Question: Problem 1: Working Capital, Current Ratio, Quick Assets, Acid-Test Ratio The Sanchez Corporation is preparing its 2012 balance sheet. The company records show the following

Problem 1: Working Capital, Current Ratio, Quick Assets, Acid-Test Ratio

The Sanchez Corporation is preparing its 2012 balance sheet.

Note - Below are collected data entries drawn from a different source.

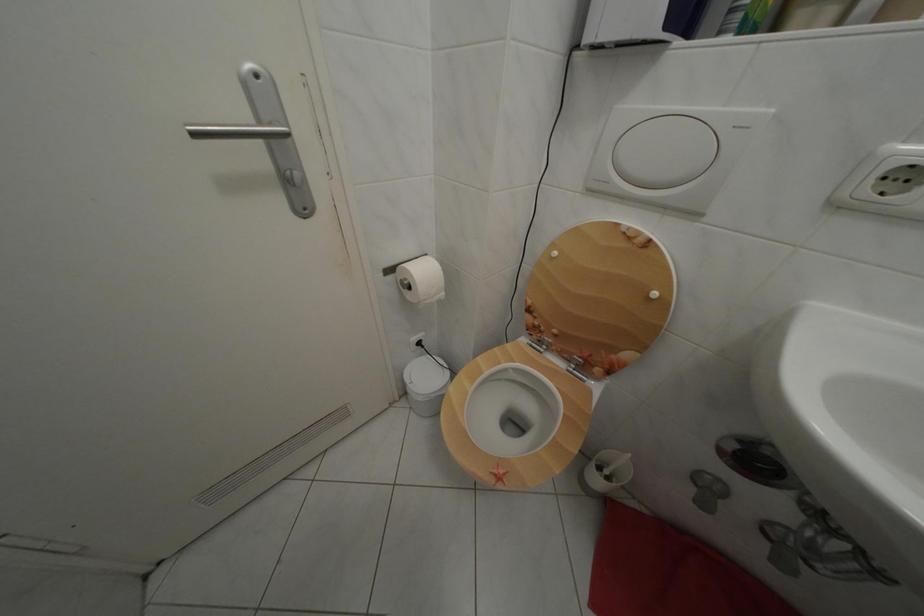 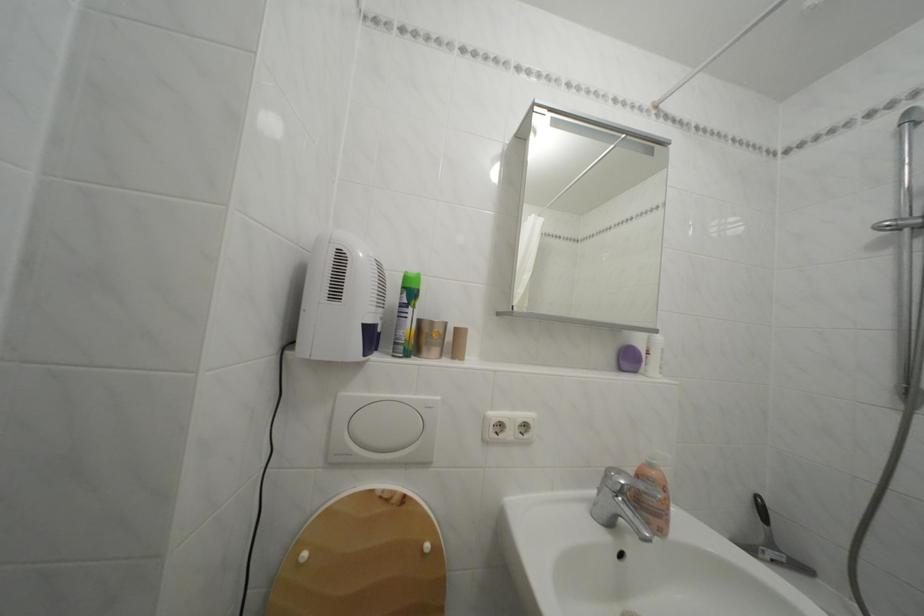 The images are taken continuously from a first-person perspective. In which direction is your viewpoint rotating?

The rotation direction of the camera is right-up. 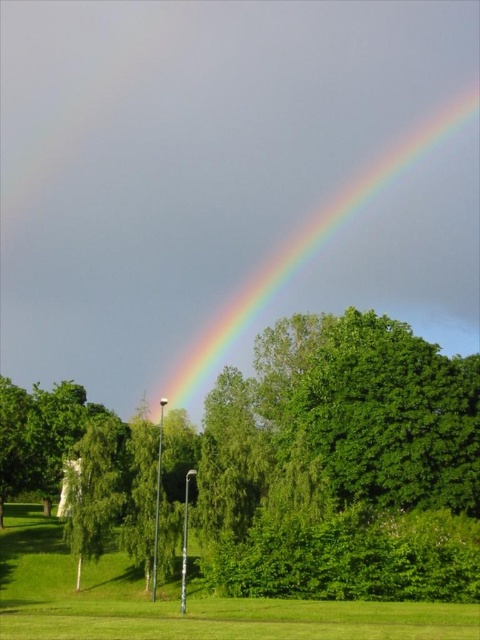 You are standing in the middle of a field and see the green leafy tree at center and the green grass at lower center. Which object is located higher in the scene?

The green leafy tree at center is located higher than the green grass at lower center.

You are a painter standing in the middle of the green grass at lower center, looking up at the rainbow at upper center. Which object is wider from your perspective?

The rainbow at upper center is wider than the green grass at lower center from your perspective. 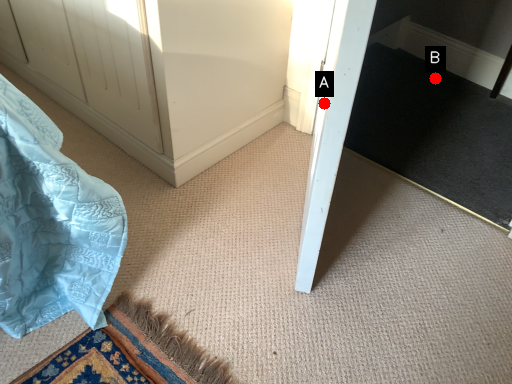 Question: Two points are circled on the image, labeled by A and B beside each circle. Which point appears farthest from the camera in this image?

Choices:
 (A) A is further
 (B) B is further

Answer: (B) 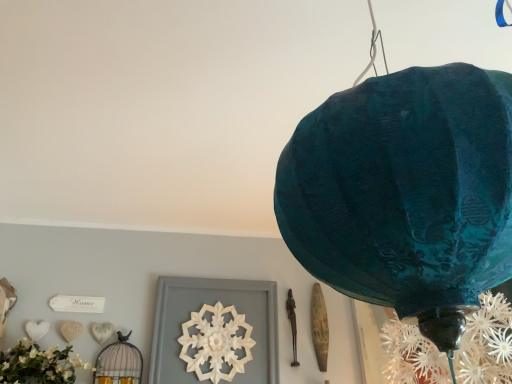 Question: Is white carved wood at center positioned beyond the bounds of matte black birdcage at lower left?

Choices:
 (A) no
 (B) yes

Answer: (B)

Question: From the image's perspective, would you say white carved wood at center is positioned over matte black birdcage at lower left?

Choices:
 (A) no
 (B) yes

Answer: (B)

Question: Is matte black birdcage at lower left completely or partially inside white carved wood at center?

Choices:
 (A) no
 (B) yes

Answer: (A)

Question: Can you confirm if white carved wood at center is thinner than matte black birdcage at lower left?

Choices:
 (A) no
 (B) yes

Answer: (B)

Question: Are white carved wood at center and matte black birdcage at lower left located far from each other?

Choices:
 (A) no
 (B) yes

Answer: (A)

Question: Does white carved wood at center have a larger size compared to matte black birdcage at lower left?

Choices:
 (A) yes
 (B) no

Answer: (A)

Question: Considering the relative sizes of white carved wood at center and teal paper lantern at upper right in the image provided, is white carved wood at center smaller than teal paper lantern at upper right?

Choices:
 (A) yes
 (B) no

Answer: (A)

Question: Can teal paper lantern at upper right be found inside white carved wood at center?

Choices:
 (A) no
 (B) yes

Answer: (A)

Question: Could you tell me if white carved wood at center is turned towards teal paper lantern at upper right?

Choices:
 (A) yes
 (B) no

Answer: (A)

Question: Can you confirm if white carved wood at center is positioned to the left of teal paper lantern at upper right?

Choices:
 (A) no
 (B) yes

Answer: (B)

Question: Is white carved wood at center not near teal paper lantern at upper right?

Choices:
 (A) no
 (B) yes

Answer: (B)

Question: From the image's perspective, is white carved wood at center located beneath teal paper lantern at upper right?

Choices:
 (A) yes
 (B) no

Answer: (A)

Question: Is teal paper lantern at upper right touching matte black birdcage at lower left?

Choices:
 (A) no
 (B) yes

Answer: (A) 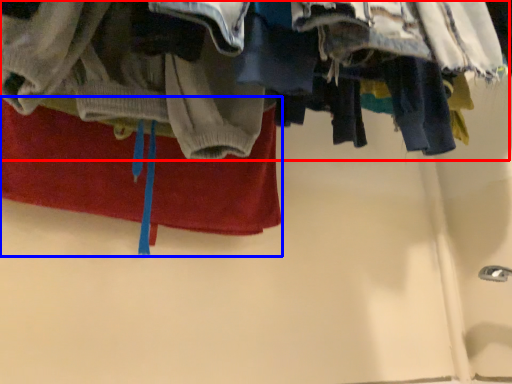 Question: Which point is further to the camera, closet (highlighted by a red box) or towel (highlighted by a blue box)?

Choices:
 (A) closet
 (B) towel

Answer: (B) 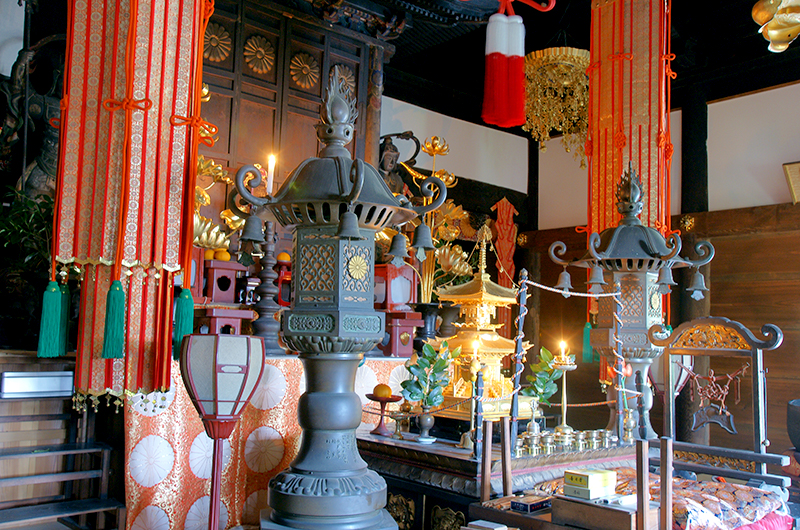 You are a GUI agent. You are given a task and a screenshot of the screen. Output one action in this format:
    pyautogui.click(x=<x>, y=<y>)
    Task: Click on the book
    
    Given the screenshot: What is the action you would take?
    pyautogui.click(x=584, y=482), pyautogui.click(x=589, y=506) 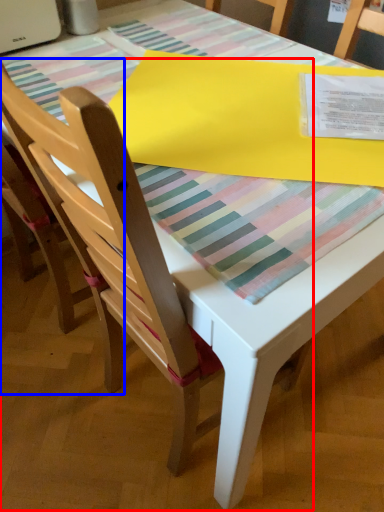 Question: Which of the following is the closest to the observer, chair (highlighted by a red box) or chair (highlighted by a blue box)?

Choices:
 (A) chair
 (B) chair

Answer: (A) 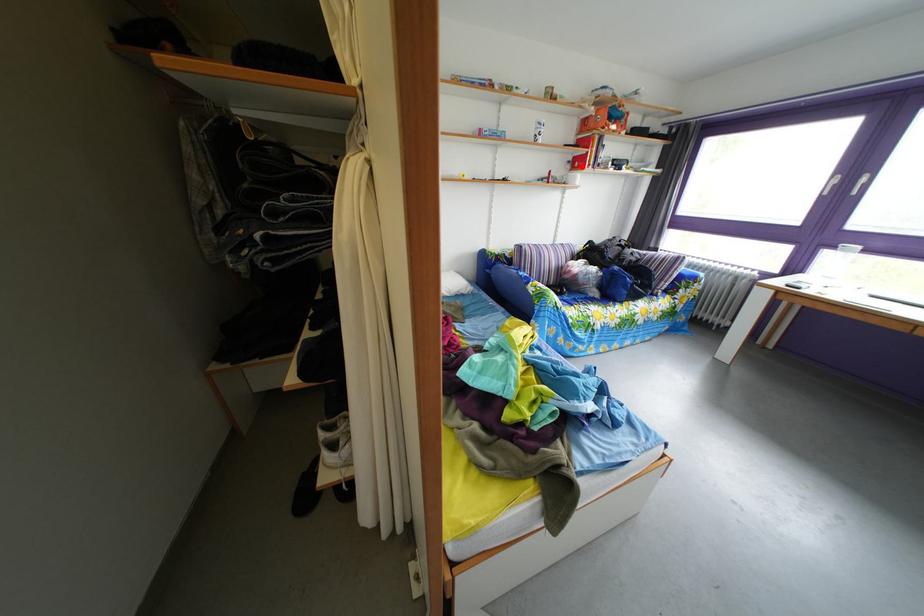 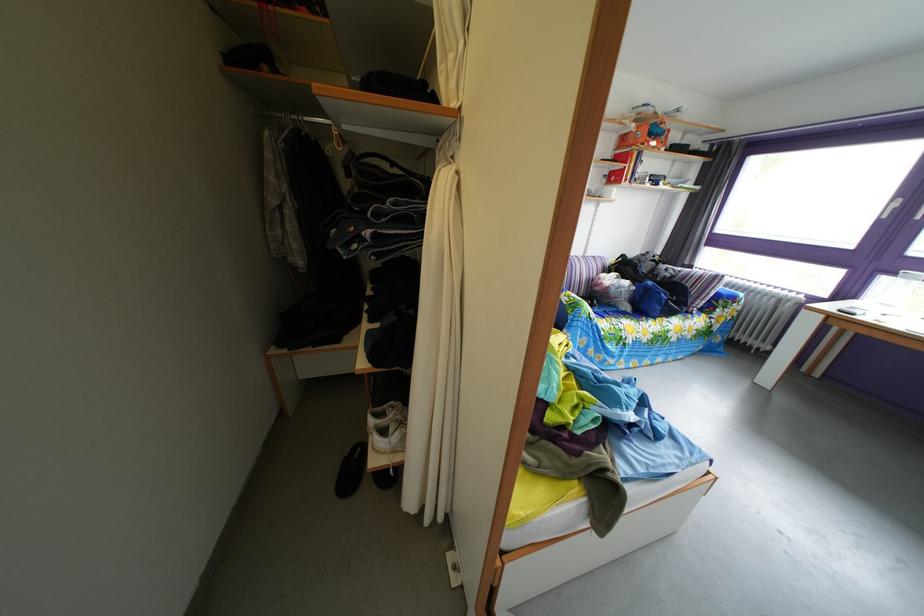 Where in the second image is the point corresponding to the highlighted location from the first image?

(618, 180)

The company records show the following selected amounts at the end of the accounting period, December 31, 2012:

Problem 1: Sanchez Corporation Selected Amounts
Account Dollar Amount
Total assets $600,000
Total noncurrent assets $350,000
Liabilities Dollar Amount
Notes payable (8%, due in 6 years) $40,000
Accounts payable $60,000
Income taxes currently payable $15,000
Liability for withholding taxes $4,000
Rent revenue collected in advance by up to four months $8,000
Bonds payable (due in 15 years). $100,000
Wages payable $6,000
Property taxes payable $3,000
Note payable (10%, due in 6 months) $22,000
Interest payable $1,200
Common stock $200,000

Use the information provided in the table to compute and answer the following for the Sanchez Corporation:

Compute (a) working capital and (b) the quick ratioquick assets are $120,000.

Why is working capital important to management?

How do financial analysts use the quick ratio?

Would your computations be different if the company reported $250,000 worth of contingent liabilities in the notes to the statements? Explain. Include in your explanation a definition of contingent liabilities and an example of a contingent liability.